Data records:

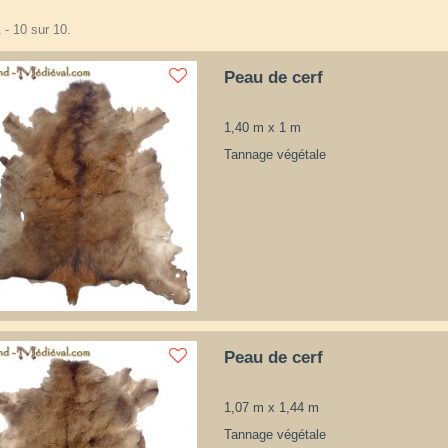
 - 10 sur 10.
Peau de cerf
1,40 m x 1 m
Tannage végétale
Peau de cerf
1,07 m x 1,44 m
Tannage végétale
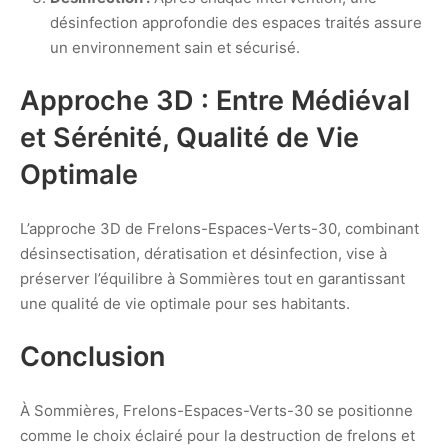
désinfection approfondie des espaces traités assure
un environnement sain et sécurisé.
Approche 3D : Entre Médiéval
et Sérénité, Qualité de Vie
Optimale
L’approche 3D de Frelons-Espaces-Verts-30, combinant
désinsectisation, dératisation et désinfection, vise à
préserver l’équilibre à Sommières tout en garantissant
une qualité de vie optimale pour ses habitants.
Conclusion
À Sommières, Frelons-Espaces-Verts-30 se positionne
comme le choix éclairé pour la destruction de frelons et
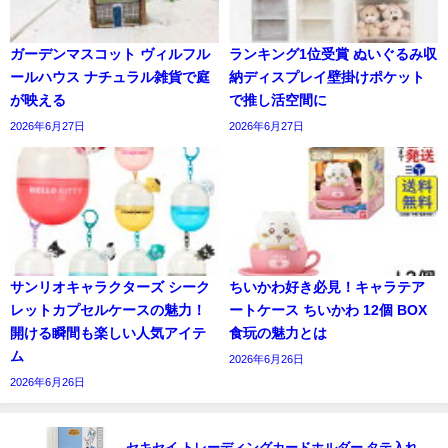
ガーデンマスコット ヴィルフル
ランキング1位受賞 ぬいぐるみ収
ールハウス ナチュラル雑貨で庭
納ディスプレイ壁掛けポケット
が映える
で推し活空間に
2026年6月27日
2026年6月27日
サンリオキャラクターズ シーク
ちいかわ好き必見！キャラテア
レットカプセルケースの魅力！
ートケース ちいかわ 12個 BOX
開ける瞬間も楽しい人気アイテ
食玩の魅力とは
ム
2026年6月26日
2026年6月26日
セキセイ トレーディングカードホルダー タテ入れ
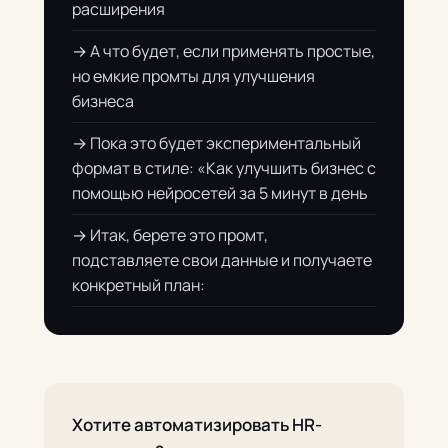
расширения
→ А что будет, если применять простые,
но емкие промты для улучшения
бизнеса
→ Пока это будет экспериментальный
формат в стиле: «Как улучшить бизнес с
помощью нейросетей за 5 минут в день
→ Итак, берете это промт,
подставляете свои данные и получаете
конкретный план:
Хотите автоматизировать HR-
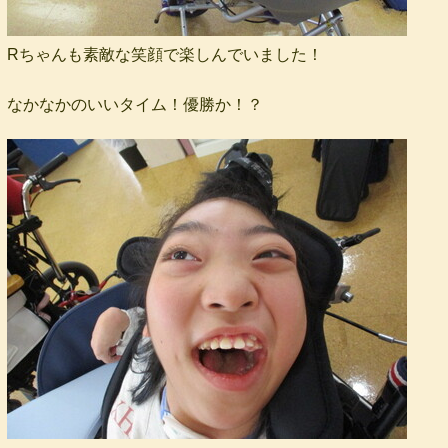
Rちゃんも素敵な笑顔で楽しんでいました！
なかなかのいいタイム！優勝か！？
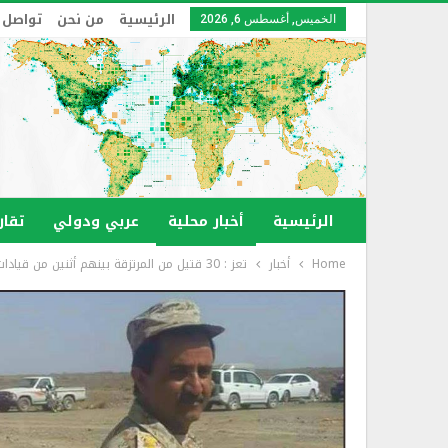
الرئيسية
من نحن
تواصل 
الخميس, أغسطس 6, 2026
الرئيسية
أخبار محلية
عربي ودولي
تقار
Home
أخبار
تعز : 30 قتيل من المرتزقة بينهم أثنين من قيادات القاعدة والعميد العوني .. انتصارات في مأرب وإحباط محاولة تقدم في شبوة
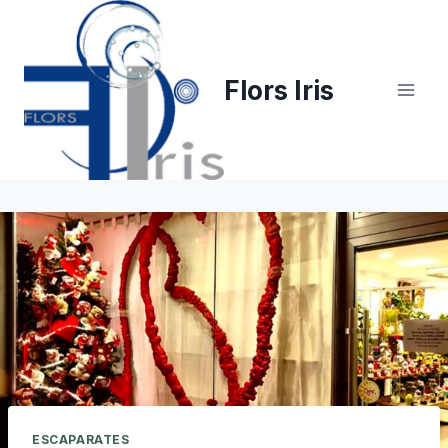
Saltar
al
contenido
Flors Iris
ESCAPARATES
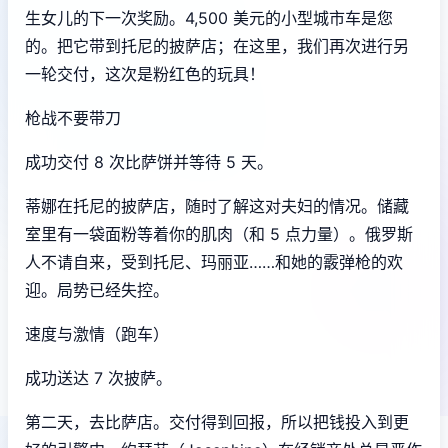
生女儿的下一次奖励。4,500 美元的小型城市车是您
的。把它带到托尼的披萨店；在这里，我们再次进行另
一轮交付，这次是粉红色的玩具！
枪战不要带刀
成功交付 8 次比萨饼并等待 5 天。
蒂娜在托尼的披萨店，随时了解这对夫妇的情况。储藏
室里有一袋面粉等着你的肌肉（和 5 点力量）。俄罗斯
人不请自来，受到托尼、玛丽亚……和她的霰弹枪的欢
迎。局势已经失控。
速度与激情（跑车）
成功送达 7 次披萨。
第二天，去比萨店。交付得到回报，所以把钱投入到更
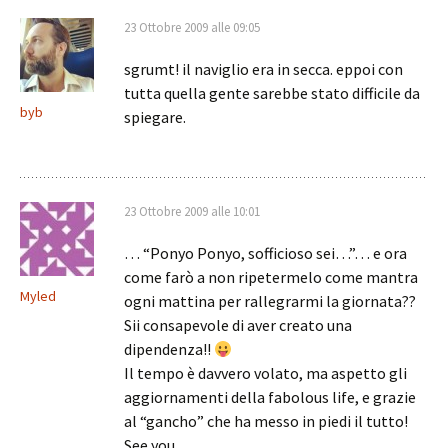
23 Ottobre 2009 alle 09:05
sgrumt! il naviglio era in secca. eppoi con
tutta quella gente sarebbe stato difficile da
byb
spiegare.
23 Ottobre 2009 alle 10:01
… “Ponyo Ponyo, sofficioso sei…”… e ora
come farò a non ripetermelo come mantra
Myled
ogni mattina per rallegrarmi la giornata??
Sii consapevole di aver creato una
dipendenza!!
Il tempo è davvero volato, ma aspetto gli
aggiornamenti della fabolous life, e grazie
al “gancho” che ha messo in piedi il tutto!
See you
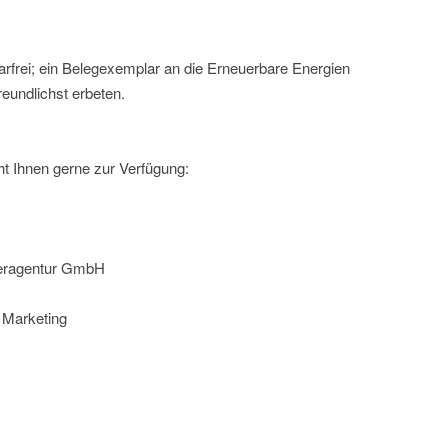
rfrei; ein Belegexemplar an die Erneuerbare Energien
undlichst erbeten.
t Ihnen gerne zur Verfügung:
teragentur GmbH
d Marketing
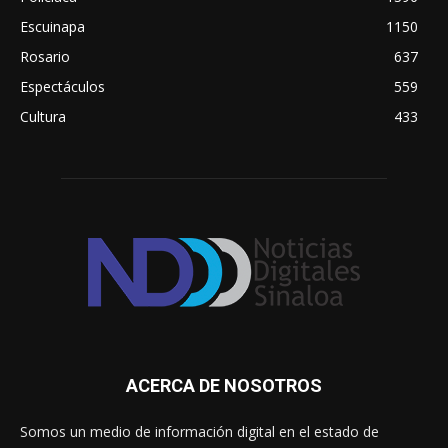
Escuinapa
1150
Rosario
637
Espectáculos
559
Cultura
433
ACERCA DE NOSOTROS
Somos un medio de información digital en el estado de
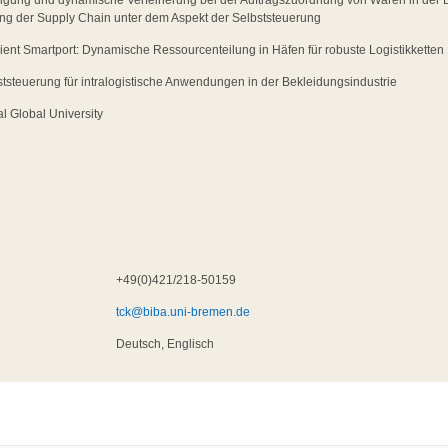
ang der Supply Chain unter dem Aspekt der Selbststeuerung
lient Smartport: Dynamische Ressourcenteilung in Häfen für robuste Logistikketten
ststeuerung für intralogistische Anwendungen in der Bekleidungsindustrie
al Global University
+49(0)421/218-50159
tck@biba.uni-bremen.de
Deutsch, Englisch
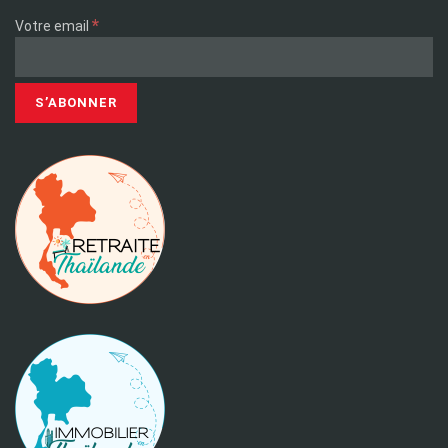
*
Votre email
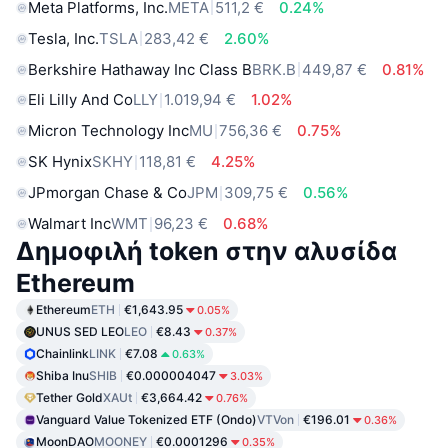
Meta Platforms, Inc.
META
511,2 €
0.24%
Tesla, Inc.
TSLA
283,42 €
2.60%
Berkshire Hathaway Inc Class B
BRK.B
449,87 €
0.81%
Eli Lilly And Co
LLY
1.019,94 €
1.02%
Micron Technology Inc
MU
756,36 €
0.75%
SK Hynix
SKHY
118,81 €
4.25%
JPmorgan Chase & Co
JPM
309,75 €
0.56%
Walmart Inc
WMT
96,23 €
0.68%
Δημοφιλή token στην αλυσίδα
Ethereum
Ethereum
ETH
€1,643.95
0.05%
UNUS SED LEO
LEO
€8.43
0.37%
Chainlink
LINK
€7.08
0.63%
Shiba Inu
SHIB
€0.000004047
3.03%
Tether Gold
XAUt
€3,664.42
0.76%
Vanguard Value Tokenized ETF (Ondo)
VTVon
€196.01
0.36%
MoonDAO
MOONEY
€0.0001296
0.35%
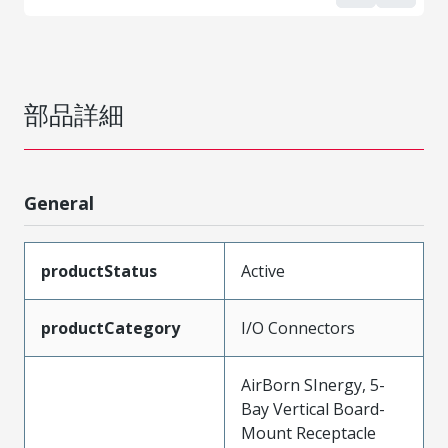
部品詳細
General
productStatus
Active
productCategory
I/O Connectors
AirBorn SInergy, 5-
Bay Vertical Board-
Mount Receptacle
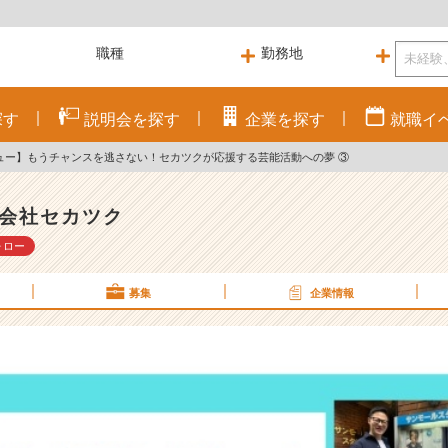
探す
説明会を
探す
企業を
探す
就職
イ
ュー】もうチャンスを逃さない！セカツクが応援する芸能活動への夢 ③
会社セカツク
ォロー
募集
企業情報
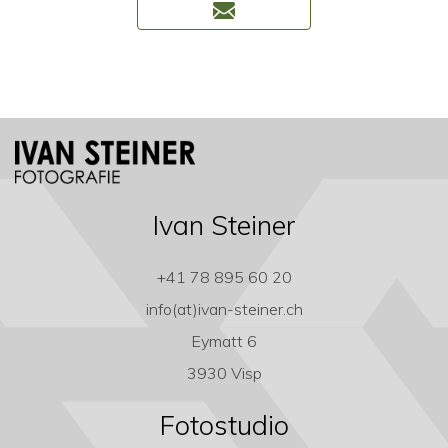
Ivan Steiner
+41 78 895 60 20
info(at)ivan-steiner.ch
Eymatt 6
3930 Visp
Fotostudio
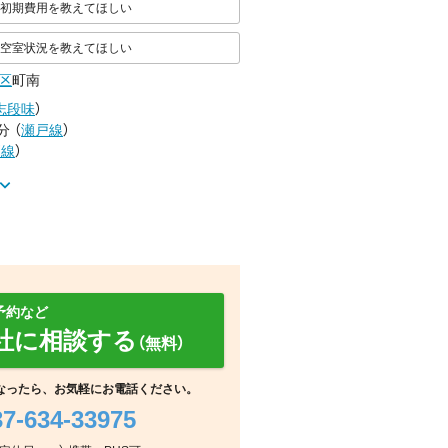
初期費用を教えてほしい
空室状況を教えてほしい
区
町南
志段味
）
分
（
瀬戸線
）
戸線
）
予約など
社に相談する
（無料）
なったら、お気軽にお電話ください。
37-634-33975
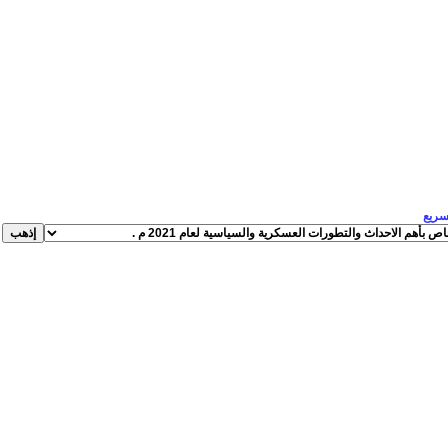
لسريع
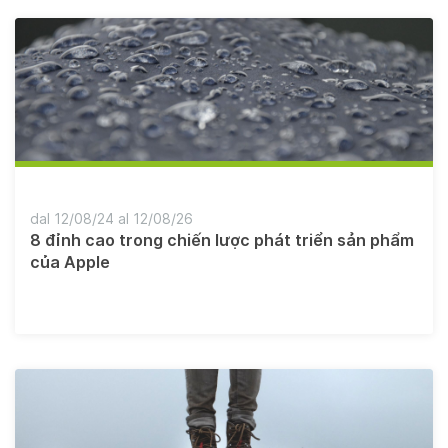
dal 12/08/24 al 12/08/26
8 đỉnh cao trong chiến lược phát triển sản phẩm
của Apple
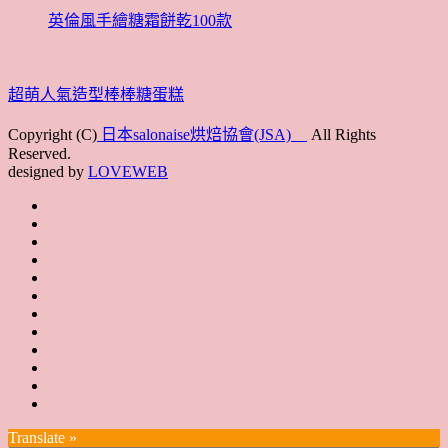
英倫風手繪糖霜餅乾100款
超萌人氣造型棒棒糖蛋糕
Copyright (C)
日本salonaise烘焙協會(JSA)
All Rights
Reserved.
designed by
LOVEWEB
首
最
頁
協
新
JSA
會
消
JSA
講
概
息
講
上
師
JSA
要
師
課
培
JSA
認
培
花
JSA
育
認
證
育
絮
日
聯
講
證
教
台
講
本
絡
座
教
室
預
湾
座
本
我
特
室
開
約
Translate »
へ
一
部
們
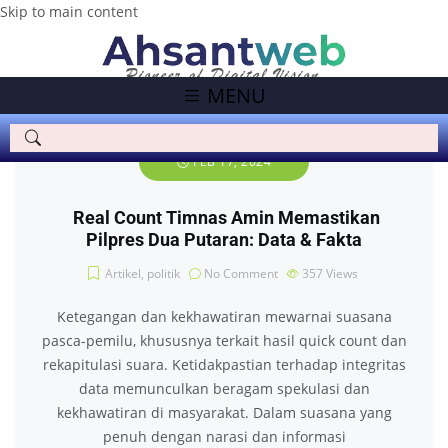
Skip to main content
MENU
FEB 17, 2024
Real Count Timnas Amin Memastikan
Pilpres Dua Putaran: Data & Fakta
Artikel
,
politik
No Comment
357
Views
Ketegangan dan kekhawatiran mewarnai suasana
pasca-pemilu, khususnya terkait hasil quick count dan
rekapitulasi suara. Ketidakpastian terhadap integritas
data memunculkan beragam spekulasi dan
kekhawatiran di masyarakat. Dalam suasana yang
penuh dengan narasi dan informasi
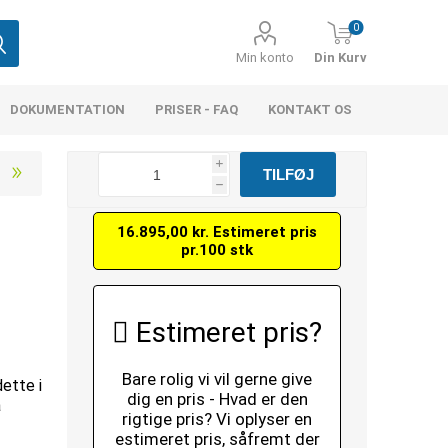
0
Min konto
Din Kurv
DOKUMENTATION
PRISER - FAQ
KONTAKT OS
i
h
16.895,00 kr. Estimeret pris
pr.100 stk
Estimeret pris?
Bare rolig vi vil gerne give
dette i
dig en pris - Hvad er den
å
rigtige pris? Vi oplyser en
estimeret pris, såfremt der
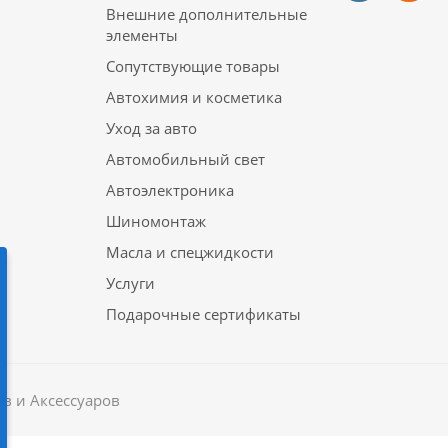
Внешние дополнительные
элементы
Сопутствующие товары
Автохимия и косметика
Уход за авто
Автомобильный свет
Автоэлектроника
Шиномонтаж
Масла и спецжидкости
Услуги
Подарочные сертификаты
в и Аксессуаров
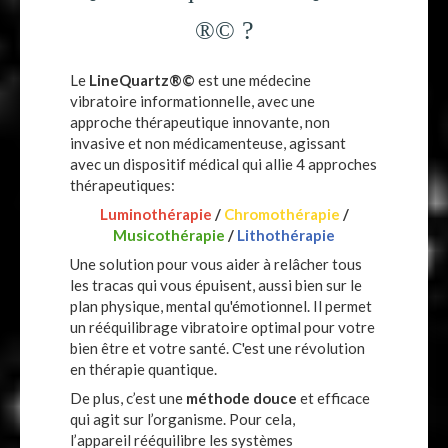
®© ?
Le
LineQuartz®©
est une médecine
vibratoire informationnelle, avec une
approche thérapeutique innovante, non
invasive et non médicamenteuse, agissant
avec un dispositif médical qui allie 4 approches
thérapeutiques:
Luminothérapie
/
Chromothérapie
/
Musicothérapie
/
Lithothérapie
Une solution pour vous aider à relâcher tous
les tracas qui vous épuisent, aussi bien sur le
plan physique, mental qu'émotionnel. Il permet
un rééquilibrage vibratoire optimal pour votre
bien être et votre santé. C'est une révolution
en thérapie quantique.
De plus, c’est une
méthode douce
et efficace
qui agit sur l’organisme. Pour cela,
l’appareil rééquilibre
les systèmes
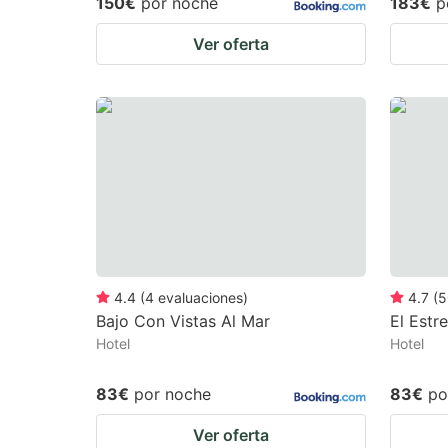
150€
por noche
183€
p
Ver oferta
4.4
(
4
evaluaciones
)
4.7
(
5
Bajo Con Vistas Al Mar
El Estr
Hotel
Hotel
83€
por noche
83€
po
Ver oferta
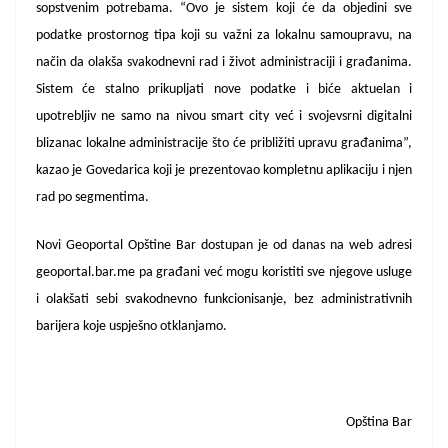
sopstvenim potrebama. “Ovo je sistem koji će da objedini sve
podatke prostornog tipa koji su važni za lokalnu samoupravu, na
način da olakša svakodnevni rad i život administraciji i građanima.
Sistem će stalno prikupljati nove podatke i biće aktuelan i
upotrebljiv ne samo na nivou smart city već i svojevsrni digitalni
blizanac lokalne administracije što će približiti upravu građanima”,
kazao je Govedarica koji je prezentovao kompletnu aplikaciju i njen
rad po segmentima.
Novi Geoportal Opštine Bar dostupan je od danas na web adresi
geoportal.bar.me pa građani već mogu koristiti sve njegove usluge
i olakšati sebi svakodnevno funkcionisanje, bez administrativnih
barijera koje uspješno otklanjamo.
Opština Bar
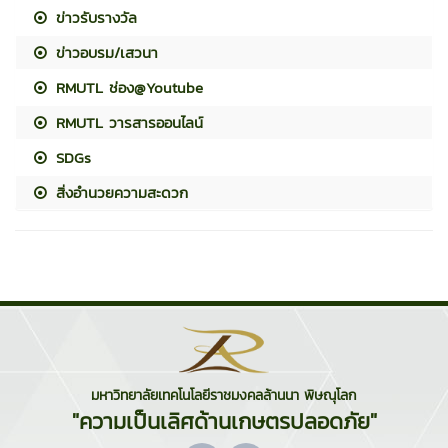
ข่าวรับรางวัล
ข่าวอบรม/เสวนา
RMUTL ช่อง@Youtube
RMUTL วารสารออนไลน์
SDGs
สิ่งอำนวยความสะดวก
มหาวิทยาลัยเทคโนโลยีราชมงคลล้านนา พิษณุโลก
"ความเป็นเลิศด้านเกษตรปลอดภัย"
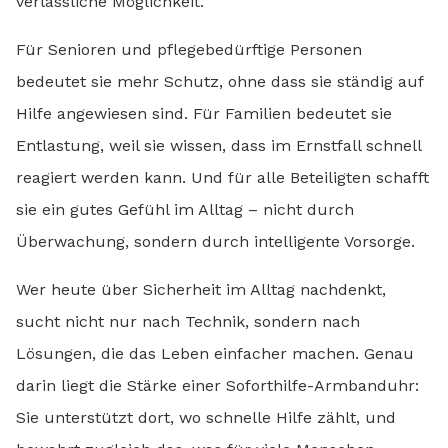
verlässliche Möglichkeit.
Für Senioren und pflegebedürftige Personen
bedeutet sie mehr Schutz, ohne dass sie ständig auf
Hilfe angewiesen sind. Für Familien bedeutet sie
Entlastung, weil sie wissen, dass im Ernstfall schnell
reagiert werden kann. Und für alle Beteiligten schafft
sie ein gutes Gefühl im Alltag – nicht durch
Überwachung, sondern durch intelligente Vorsorge.
Wer heute über Sicherheit im Alltag nachdenkt,
sucht nicht nur nach Technik, sondern nach
Lösungen, die das Leben einfacher machen. Genau
darin liegt die Stärke einer Soforthilfe-Armbanduhr:
Sie unterstützt dort, wo schnelle Hilfe zählt, und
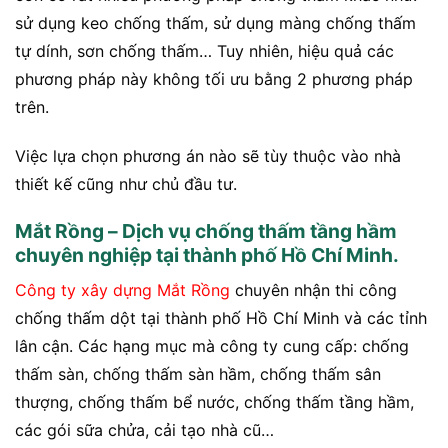
sử dụng keo chống thấm, sử dụng màng chống thấm
tự dính, sơn chống thấm… Tuy nhiên, hiệu quả các
phương pháp này không tối ưu bằng 2 phương pháp
trên.
Việc lựa chọn phương án nào sẽ tùy thuộc vào nhà
thiết kế cũng như chủ đầu tư.
Mắt Rồng – Dịch vụ chống thấm tầng hầm
chuyên nghiệp tại thành phố Hồ Chí Minh.
Công ty xây dựng Mắt Rồng
chuyên nhận thi công
chống thấm dột tại thành phố Hồ Chí Minh và các tỉnh
lân cận. Các hạng mục mà công ty cung cấp: chống
thấm sàn, chống thấm sàn hầm, chống thấm sân
thượng, chống thấm bể nước, chống thấm tầng hầm,
các gói sữa chửa, cải tạo nhà cũ…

Task requirements: Take the lines from the first line of the entries through the line with "désinsectisation, dératisation et", inclusive, and give them again exactly, minus any pictures.

Reply to the exercise:
 - 10 sur 10.
Peau de cerf
1,40 m x 1 m
Tannage végétale
Peau de cerf
1,07 m x 1,44 m
Tannage végétale
désinfection approfondie des espaces traités assure
un environnement sain et sécurisé.
Approche 3D : Entre Médiéval
et Sérénité, Qualité de Vie
Optimale
L’approche 3D de Frelons-Espaces-Verts-30, combinant
désinsectisation, dératisation et désinfection, vise à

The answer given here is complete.